Il «racconto è la percezione che il soggetto ha di se stesso e delle sue azioni, è il render-conto di sé che il soggetto dà» e, dato che «la successione dei significati del racconto è omogenea a quella dei significati vissuti, il linguaggio non è che l'atto del farsi trasparente del soggetto a se stesso»; il «gesto», invece, è «l'esteriorità dell'atto vissuto» che rispecchia, in tutto o in parte, l'intenzionalità del soggetto agente. È solo l'intreccio tra interno (racconto) e esterno (gesto) che può indicare la via per la comprensione della totalità vivente e vissuta del soggetto.
Infatti, è l'interrelazione tra «narrazione e verifica empirica» che può rendere ragione del significato umano che un soggetto attribuisce alle proprie azioni e a quelle altrui, mentre il gesto «diventa fatto psicologico solo dopo esser stato chiarito dal racconto».

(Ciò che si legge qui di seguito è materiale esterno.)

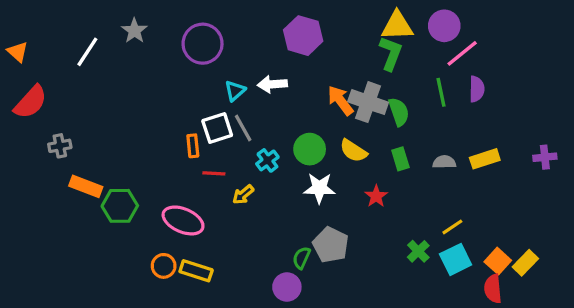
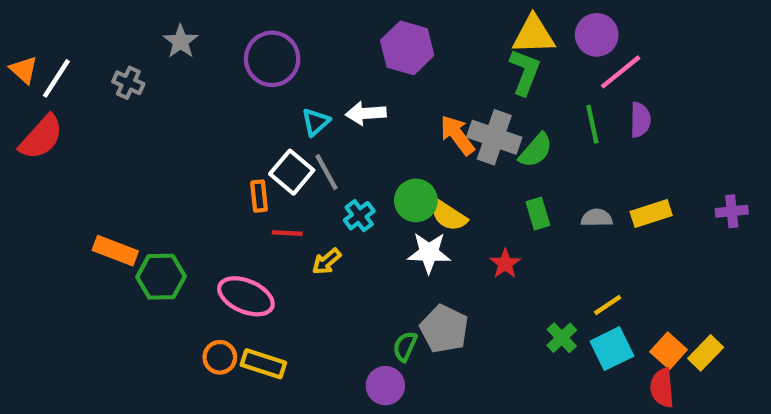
white line: (87, 52) -> (56, 78), moved
green semicircle: (399, 112) -> (536, 150), turned 60
white square: (217, 128) -> (292, 172), turned -32
gray cross: (60, 146) -> (128, 83), moved, turned 35
yellow semicircle: (353, 151) -> (449, 216), moved

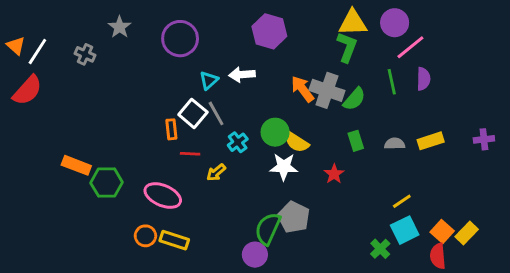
green cross: (562, 338) -> (380, 249), moved
green semicircle: (405, 346) -> (268, 229), size x1.6

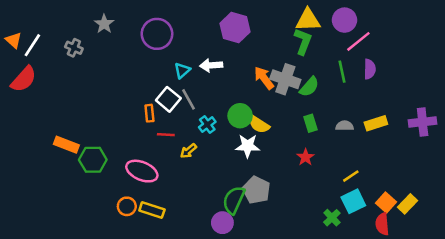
purple cross: (484, 139) -> (423, 122), size x1.5
red star: (334, 174) -> (305, 157), moved

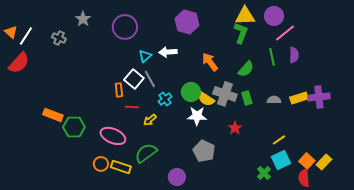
gray cross: (285, 79) -> (225, 94), moved
purple cross: (423, 122) -> (319, 97), moved
red star: (305, 157) -> (235, 128), moved
green semicircle: (234, 200) -> (146, 153), moved, turned 30

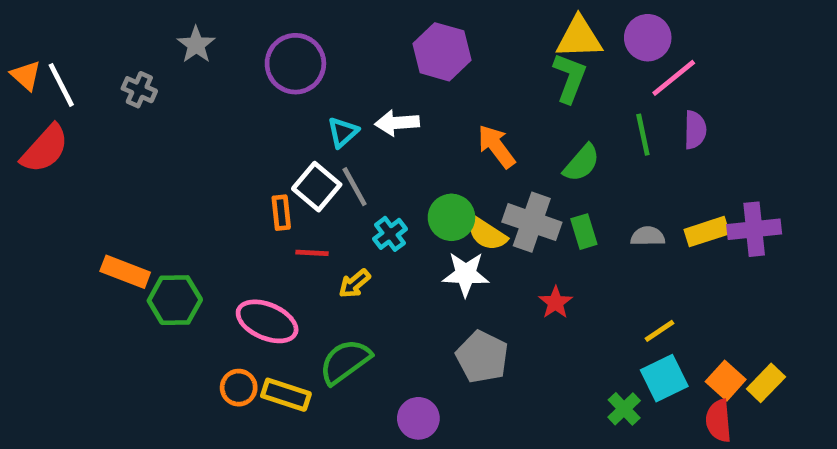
white line: (26, 36) -> (61, 85), turned -60

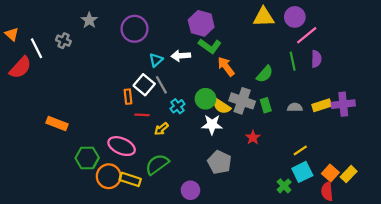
green L-shape: (570, 78) -> (210, 46), moved, turned 105
white line: (61, 85) -> (37, 48), moved
green hexagon: (175, 300) -> (87, 158), moved
orange circle: (239, 388) -> (109, 176), size x1.5

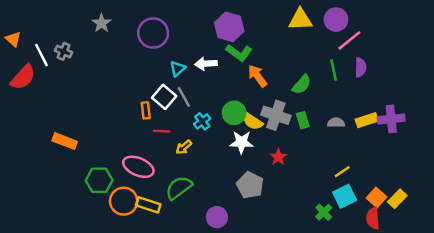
gray cross: (63, 41) -> (64, 51), moved
red star: (253, 137) -> (278, 157), moved

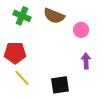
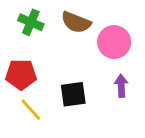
pink circle: (81, 30) -> (114, 42), size x1.5
black square: (60, 85) -> (73, 94), moved

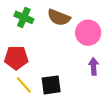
black square: (73, 94) -> (51, 85), moved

In questo modo la rigida dicotomia tra soggetto e oggetto viene fluidificata in un feedback continuo, a cui Politzer dà nome di dramma, dove «l'oggetto è colui che compie l'atto di oggettivazione su se stesso per effettuare l'atto conoscitivo e fornirlo allo psicologo», diventando così soggetto.
Il dramma rivelato
L'elemento propriamente drammatico, «il significato», non è allora «né interiore né esteriore, ma al di là o piuttosto al di fuori di queste possibilità» senza per questo essere irreale.
I problemi non mancano, e Pardi ne sottolinea molti. Ma se è vero che «la psicologia concreta è più che altro un abbozzo di teoria di un giovane studioso ricco di temperamento, che ha colto delle verità, ma che non le ha seguite fino in fondo», è altresì vero che a volte valgono di più incursioni coraggiose e lungimiranti, che inutili risciacquature accademiche.